And, when it comes to giving back to the security community, some say Microsoft should do more.

One of those people is former Microsoft employee Window Snyder, who points to the work done by her current employer, Mozilla. Mozilla announced a program at this year's Black Hat to share some of its tools, starting with a JavaScript fuzzer. The company gave browser makers a heads up, and once they were OK with it, Mozilla released the tool publicly. Within days of having access to the tool, Opera found several bugs. The browser maker eventually contributed code back to the effort.

"I know all the major vendors have tools they develop," Snyder said. "They could share some of these with each other, making the Internet more secure for everyone. That's something I'd really like to see from Microsoft."
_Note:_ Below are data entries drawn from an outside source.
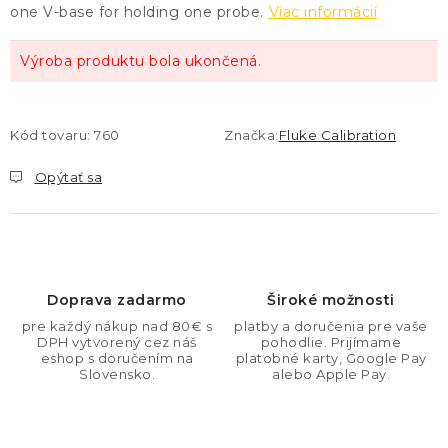
one V-base for holding one probe.
Viac informácií
Výroba produktu bola ukončená.
Kód tovaru:
760
Značka:
Fluke Calibration
Opýtať sa
Doprava zadarmo
Široké možnosti
pre každý nákup nad 80€ s
platby a doručenia pre vaše
DPH vytvorený cez náš
pohodlie. Prijímame
eshop s doručením na
platobné karty, Google Pay
Slovensko.
alebo Apple Pay.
Stathakopoulos counters that, in many cases, Microsoft can be more successful by building its know-how into programs like its Visual Studio development tools, where they can be part of the overall software design process.

"I don't think people will adopt them if we start giving one-off tools," he said. "What you end up doing is you give a lot more opportunity to the evildoers. The minute you bunch them up and you build them into the process...then you will see a lot bigger adoption."

But all in all, Microsoft gets fairly high marks for its social skills in the security community. Dragos Ruiu, who organizes the CanSecWest security trade show, said Microsoft has gained much by developing relationships with the security community. Other companies should be taking note, he said. "I think they are going to reap the benefits for years."